Overall, the holistic fire and life safety strategy was supported by eight individual building code modification memorandums agreed to by the City of Los Angeles, allowing the Audrey Irmas Pavilion to be utilized to its full potential while providing a high-level of safety through a range of performance-based solutions.
We assembled a constellation of spaces, distinct in form, scale, and aura–an extruded vault enveloped in wood establishes a multi-functional, central gathering space and connective spine; a trapezoidal void draws tones from the Temple dome and frames its arched, stained-glass windows; and a circular sunken garden provides an oasis and passage to a roof terrace overlooking LA. Three interconnected voids make the solid form of the Pavilion strategically yet surprisingly porous, engaging the campus and city. The Pavilion will support both old and new activities, values, and traditions to foster a renewed energy for gathering. ” Shohei Shigematsu OMA Partner
Designing for community
Throughout all aspects of the project, Arup and collaborators designed and optimized the Audrey Irmas Pavilion as a gathering space. Now open, the building is utilized by many community stakeholders, making it even more important that all types of events, programs, and congregant needs were considered in every aspect of operational infrastructure planning. Arup provided mechanical, electrical, and plumbing engineering as well as fire and life safety services and ITC consulting to ensure that the day-to-day use of the Audrey Irmas Pavilion supported its range of programs and mission
Due to its complex structure and high-density occupancy, the implementation of the pavilion’s utilities posed a number of challenges. Our multidisciplinary team worked together to ensure that critical utility systems were strategically located, ensuring easy access for inspection and maintenance while not detracting from the overall architectural vision.

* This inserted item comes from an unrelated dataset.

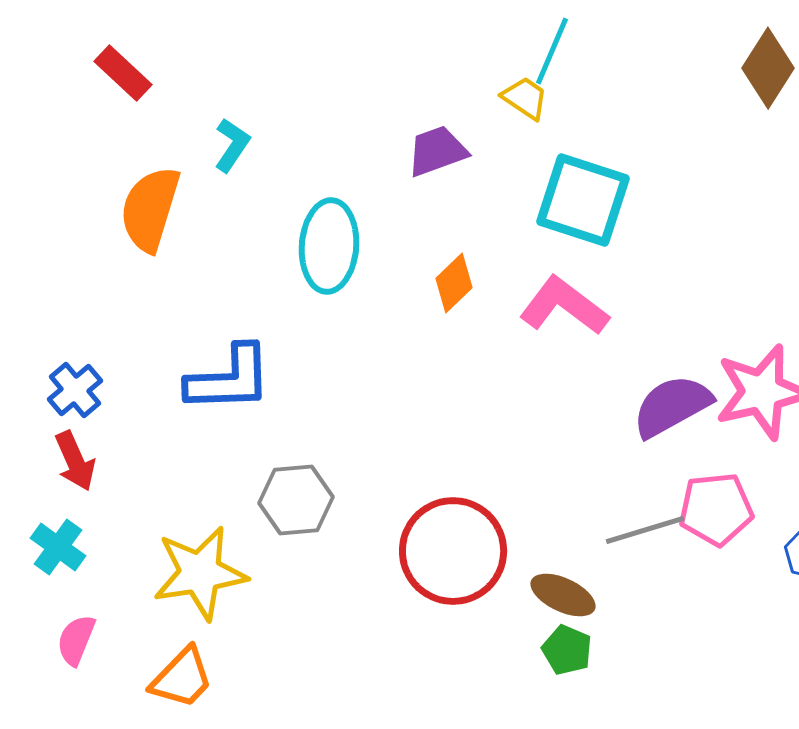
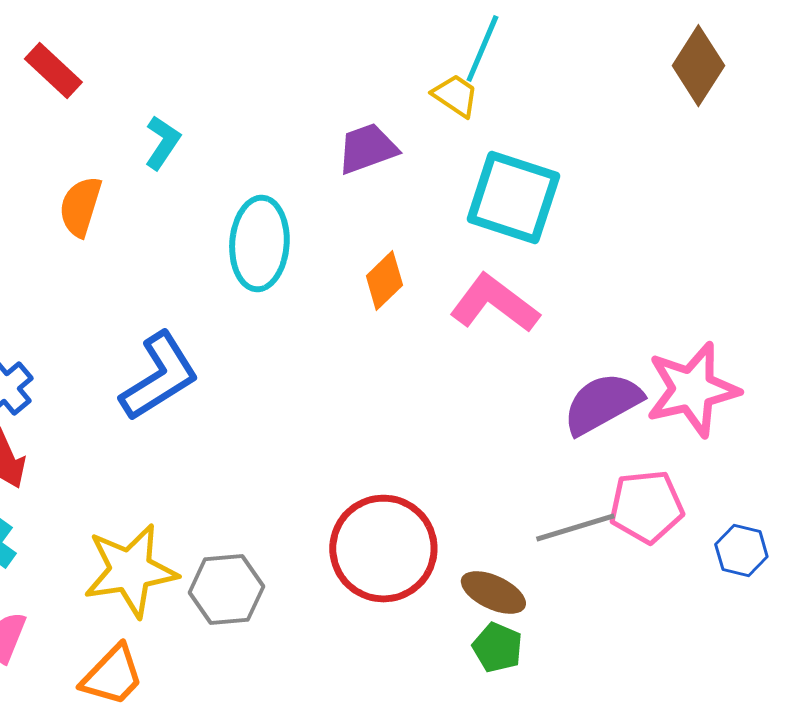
orange semicircle: (150, 209) -> (80, 206), size x0.7
blue L-shape: (229, 379) -> (159, 376), turned -30
gray hexagon: (296, 500) -> (226, 590), moved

With several gathering spaces operating on differing schedules, we were able to prevent cross-contamination of sound and odors while providing a high level of human comfort through the installation of independent HVAC zones. We were also able to augment the campus’ existing central plant through an additional chiller, providing increased capacity while keeping costs low for the temple.
Our flexible approach to space planning also guided the location of IT infrastructure, which was coordinated with the architect to ensure adequate coverage for the building’s systems. Because many of the pavilion’s rooms contain sloped walls, Arup’s electrical experts utilized field fabricated support systems to overcome the difficulties of installing equipment that typically requires vertical surfaces. The close collaboration with the design team also ensured that the pavilion’s plumbing was seamlessly incorporated, serving as many fixtures as possible while placing discrete roof and stormwater drains throughout the site.
With a striking form that balances function and design, the Audrey Irmas Pavilion is a modern addition built for community in the heart of Los Angeles.